HIDUPKATOLIK.COM – KEVIKEPAN Yogyakarta sejak dua tahun lalu telah dimekarkan menjadi dua kevikepan kembar, yaitu Kevikepan Yogyakarta Barat (KYB) dan Kevikepan Yogyakarta Timur (KYT). Dalam rangka merayakan ulang tahun kedua atas dua kevikepan itu telah dilangsungkan perayaan Ekaristi syukur dan novena ke-8 Keutuhan Alam Ciptaan dan Sinodal bertempat di Taman Doa Kebon Dalem Yusuf Maria (TDK Yuma) Kokap, Kulon Progo Yogyakarta.
Perayaan ini dipimpin Romo A.R. Yudono Suwondo (Vikep KYB) dan didampingi Romo A. Maradiyo (Vikep KYT), Romo A. Suratmo (Ketua KPKC), Romo Bernardus Himawan (Ketua Komkat KYB), Romo G. Prima Dedy Saputra (Ketua Komlit), Romo A. Hadi Cahyono (Ketua Komisi PSE), Romo P. Noegroho Agoeng (Pastor Paroki Wates), dan Romo Marcel (pastor asal Paroki Wates). Perayaan ini menjadi menarik karena sekaligus meresmikan tempat ziarah baru di Kokap, yaitu Taman Doa Kebon Dalem Yusuf Maria.
Panggilan Tuhan
Taman doa ini dibangun di bekas lokasi gua Maria atau Taman Doa Maria Selintang. Karena gereja berlindung kepada Santo Yusuf maka kemudian dipikirkan untuk memperkaya khazanah devosi umat dengan membuat taman doa Yusuf Maria.
Ide ini mengandung harapan agar taman doa TDK Yuma menjadi inspirasi bagi keluarga-keluarga muda, dalam menjawab ya terhadap pasangan untuk menjadi suami istri. Hal itu juga berarti menjawab ya atas panggilan Tuhan, yang lalu melaksanakan panggilan Tuhan sampai akhir hidupnya sesuai dengan teladan Yusuf Maria.

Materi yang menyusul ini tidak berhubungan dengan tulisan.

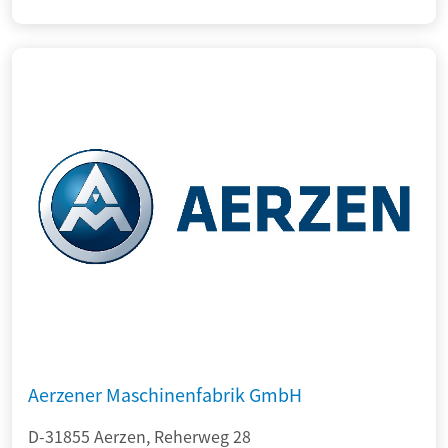
Aerzener Maschinenfabrik GmbH
D-31855 Aerzen, Reherweg 28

Inspirasi yang hendak diperdalam adalah bagaimana Yusuf Maria menemani Yesus sampai umur 12 tahun. Yesus yang waktu itu tertinggal di Bait Allah dan tidak mau pulang. Yesus yang berdiskusi dengan para pembesar dan pemuka agama. Inspirasi yang hendak ditemukan bagaimana menemani dan menemukan Yesus di bait Allah.
Konsep ini hendak memperkaya para orang tua dalam mendidik dan mendampingi anak-anak mereka khususnya dalam masa awal hidupnya, sehingga perhatian terhadap tumbuh kembang anak tidak hanya terkait soal fisik semata, namun juga memperhatikan hal-hal yang sifatnya rohani dan spiritual.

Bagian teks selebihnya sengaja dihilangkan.